Goed, 7 uur, het startschot. Helemaal direct met de afdaling begonnen we nog niet. Eerst nog even een piste omhoog klimmen, waarna we weer aan de andere kant afdaalden met een prachtig uitzicht op Jahorina.
Onderweg zouden er 6 postjes zijn. Dat is niet verkeerd, ik hou wel van veel postjes. Ik had dus maar een liter water bij me, die ik steeds kon bij vullen.
Het eerste klimmetje hadden we dus gehad, de komende 25 kilometer was voornamelijk vlak en afdaling. Helaas waren de meeste stukken nog behoorlijk technisch, zodat je op die stukken niet echt veel tempo kon maken.
Het parcours was trouwens zeldzaam goed uitgezet. Heel erg veel lintjes, bordjes en dergelijke, je zag bijna de gehele route wel een lintje hangen. Toch lukte het me belachelijk genoeg om nog een stuk of 4x fout te lopen.

De eerste twee keer nog niet zo erg. Midden in de bossen in een afdaling stonden wat huisjes met een loslopende hond, die het niet zo op hardlopers had.
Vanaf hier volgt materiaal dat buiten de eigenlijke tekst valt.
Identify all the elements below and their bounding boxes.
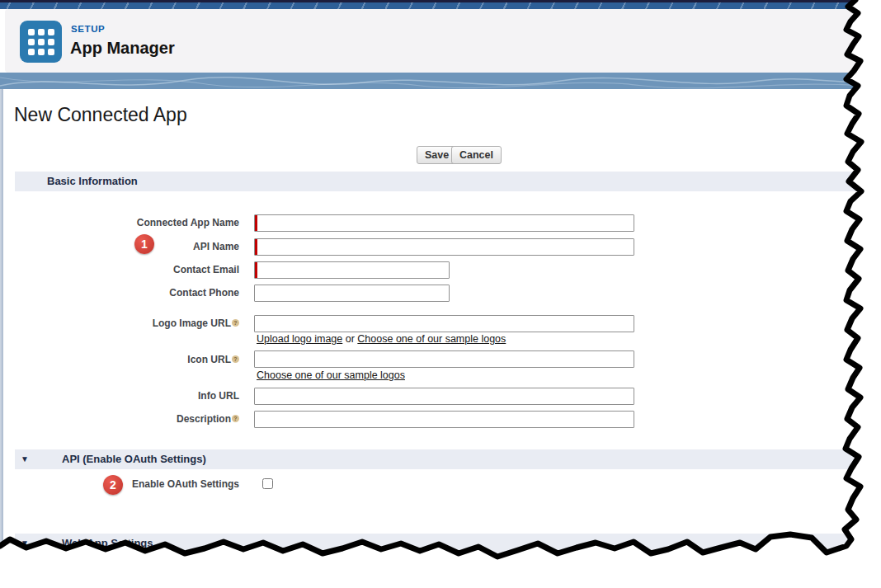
- page-header-title: App Manager: [70, 39, 175, 58]
- setup-eyebrow: SETUP: [71, 24, 105, 34]
- setup-header-card: SETUP App Manager: [5, 9, 858, 73]
- icon-sample-link[interactable]: Choose one of our sample logos: [257, 369, 405, 381]
- page-title: New Connected App: [14, 104, 187, 126]
- required-marker-contact-email: [255, 262, 257, 278]
- collapse-triangle-icon[interactable]: ▼: [21, 449, 29, 469]
- input-contact-phone[interactable]: [254, 285, 450, 302]
- logo-links-line: Upload logo image or Choose one of our s…: [257, 333, 506, 345]
- enable-oauth-checkbox[interactable]: [262, 478, 273, 489]
- screenshot-root: SETUP App Manager New Connected App Save…: [0, 0, 881, 588]
- annotation-step-2: 2: [103, 475, 123, 495]
- annotation-step-1: 1: [134, 234, 154, 254]
- icon-links-line: Choose one of our sample logos: [257, 369, 405, 381]
- help-icon[interactable]: ?: [232, 319, 239, 327]
- top-strip-pattern: [0, 2, 881, 9]
- label-contact-phone: Contact Phone: [0, 287, 239, 299]
- input-logo-image-url[interactable]: [254, 315, 634, 332]
- required-marker-api-name: [255, 239, 257, 255]
- label-contact-email: Contact Email: [0, 264, 239, 275]
- input-contact-email[interactable]: [254, 261, 450, 279]
- browser-top-strip: [0, 0, 881, 9]
- label-description: Description?: [0, 413, 239, 425]
- label-info-url: Info URL: [0, 390, 239, 402]
- app-grid-icon: [28, 29, 54, 55]
- section-webapp-title: Web App Settings: [62, 534, 153, 553]
- section-basic-title: Basic Information: [47, 172, 138, 191]
- section-basic-information: Basic Information: [15, 172, 860, 191]
- or-separator: or: [346, 333, 355, 345]
- help-icon[interactable]: ?: [232, 415, 239, 422]
- logo-sample-link[interactable]: Choose one of our sample logos: [357, 333, 506, 345]
- upload-logo-link[interactable]: Upload logo image: [257, 333, 342, 345]
- input-api-name[interactable]: [254, 238, 634, 256]
- collapse-triangle-icon[interactable]: ▼: [21, 534, 29, 553]
- input-description[interactable]: [254, 411, 634, 428]
- section-oauth-title: API (Enable OAuth Settings): [62, 449, 206, 469]
- input-info-url[interactable]: [254, 388, 634, 405]
- section-webapp: ▼ Web App Settings: [15, 534, 860, 553]
- required-marker-connected-app-name: [255, 215, 257, 231]
- app-manager-icon: [20, 21, 62, 63]
- label-connected-app-name: Connected App Name: [0, 217, 239, 228]
- section-oauth: ▼ API (Enable OAuth Settings): [15, 449, 860, 469]
- band-swirl-pattern: [0, 73, 881, 89]
- label-logo-image-url: Logo Image URL?: [0, 318, 239, 329]
- input-connected-app-name[interactable]: [254, 214, 634, 232]
- cancel-button[interactable]: Cancel: [451, 146, 502, 164]
- help-icon[interactable]: ?: [232, 355, 239, 363]
- label-icon-url: Icon URL?: [0, 354, 239, 365]
- label-api-name: API Name: [0, 241, 239, 252]
- input-icon-url[interactable]: [254, 350, 634, 368]
- header-divider-band: [0, 73, 881, 89]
Terwijl hij flink blaffend tegen me te keer ging hield ik hem in de gaten, waardoor ik een afslag naar links miste. Aangezien het zelden vlak is, betekend een stukje fout lopen dat je altijd ook een stukje extra moet klimmen; of je nou in de afdaling fout loopt en terug moet klimmen of andersom; je bent de lul.
Gelukkig kwam ik er dit keer snel achter, terug naar de hond gelopen, ondertussen maar wat woordjes wisselend met een stok-oude vrouw die uiteraard geen woord Engels sprak, om die hond in bedang te houden. Gelukkig was dat geen probleem en ik kon weer verder.
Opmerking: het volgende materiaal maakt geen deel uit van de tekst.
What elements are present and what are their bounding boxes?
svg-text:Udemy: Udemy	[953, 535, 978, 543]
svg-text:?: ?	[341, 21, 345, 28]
De eerste 25km waren trouwens de allermooiste kilometers van de race. Prachtige uitzichten wisselden zich af met stromende beekjes door het bos, mooie bergdorpjes; het was allemaal erg afwisselend.
Het was trouwens ook best wel warm, graadje of 25, dus het was steeds veel drinken op de verzorgingsposten. Er ging wel een litertje of 8 doorheen vandaag. En verder veel gegeten op de postjes, we zouden alle energie nodig hebben.
Opeens kwamen we door een soort tunnel. Nou ja, tunnel, het was meer een kleine grot. Ik kon er nog maar net doorheen; op de helft waar het inmiddels pikkedonker was geworden zag ik letterlijk licht aan het einde van de tunnel. Zo kwamen we nog bij een zelfde soort tunnel/grot.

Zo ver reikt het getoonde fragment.